Geçtiğimiz gün Hürriyet yazarı Cengiz Semercioğlu, "İşi sulandırma Ahmet" başlıklı bir köşe yazısı kaleme aldı. Neymiş, NASA'nın "Komik ve eğlenceli astronot arıyoruz" tweet'ine Cem Yılmaz "İşim var" yanıtı vermiş ve bu cevaba Cengiz Semercioğlu gibi ben de çok gülmüştüm. Aynı soru, gittiği bir konserde basın mensupları tarafından Ahmet Kural'a sorulunca oyuncu "Davam var gidemem" cevabını vermişti. Cengiz Semercioğlu da bu cevap üstüne Ahmet Kural'a vurmuş da vurmuş. Bence çok ince ve güzel cevap vermiş Ahmet… Semercioğlu, "Kadına şiddetle yargılandığın bir dava var.
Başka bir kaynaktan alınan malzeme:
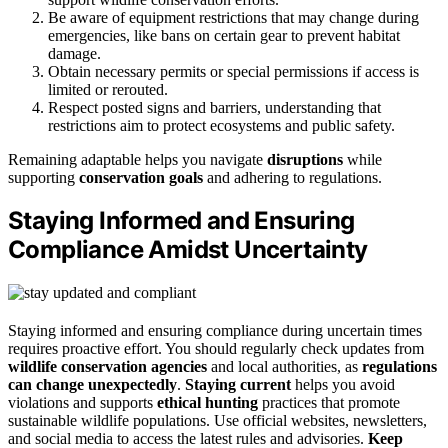
Be aware of equipment restrictions that may change during
emergencies, like bans on certain gear to prevent habitat
damage.
Obtain necessary permits or special permissions if access is
limited or rerouted.
Respect posted signs and barriers, understanding that
restrictions aim to protect ecosystems and public safety.
Remaining adaptable helps you navigate
disruptions
while
supporting
conservation goals
and adhering to regulations.
Staying Informed and Ensuring
Compliance Amidst Uncertainty
Staying informed and ensuring compliance during uncertain times
requires proactive effort. You should regularly check updates from
wildlife conservation agencies
and local authorities, as
regulations
can change unexpectedly
.
Staying current
helps you avoid
violations and supports
ethical hunting
practices that promote
sustainable wildlife populations. Use official websites, newsletters,
and social media to access the latest rules and advisories.
Keep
Bir kadını 45 dakika dövdüğüne dair ortada ciddi iddialar ve komşularının ifadesi var" diye Kural'ı eleştiri bombardımanına tutmuş. Evet, ortada bir dava var. Evet, ortada "Bana şiddet uyguladı" diyen bir kadın var. Ama Semercioğlu keşke mahkemeye sunulan dosyaları okusaydın. En kötü, internete yazıp baksaydın. Ben Ahmet Kural ile Sıla davasında ilk defa böyle bir yazı kaleme alıyorum. Ama bence Cengiz Semercioğlu'nun davanın içeriğinden haberi yok. Evet, kadına şiddete karşıyız. Bu, Türkiye gündemini meşgul eden büyük bir olay. Ama Sıla'nın tarafından bakarken Ahmet Kural tarafını da biraz inceleyin derim. Sıla'nın 45 dakika boyunca dövüldüğünü iddia eden ve Ahmet Kural'ın komşusu olduğunu öne süren Hatice Zeynep Tunç'un, oyuncunun komşusu olmadığı savcılık tarafından ortaya çıktı. Yani bir nevi yalancı şahit durumu söz konusu. Bunu geçiyorum.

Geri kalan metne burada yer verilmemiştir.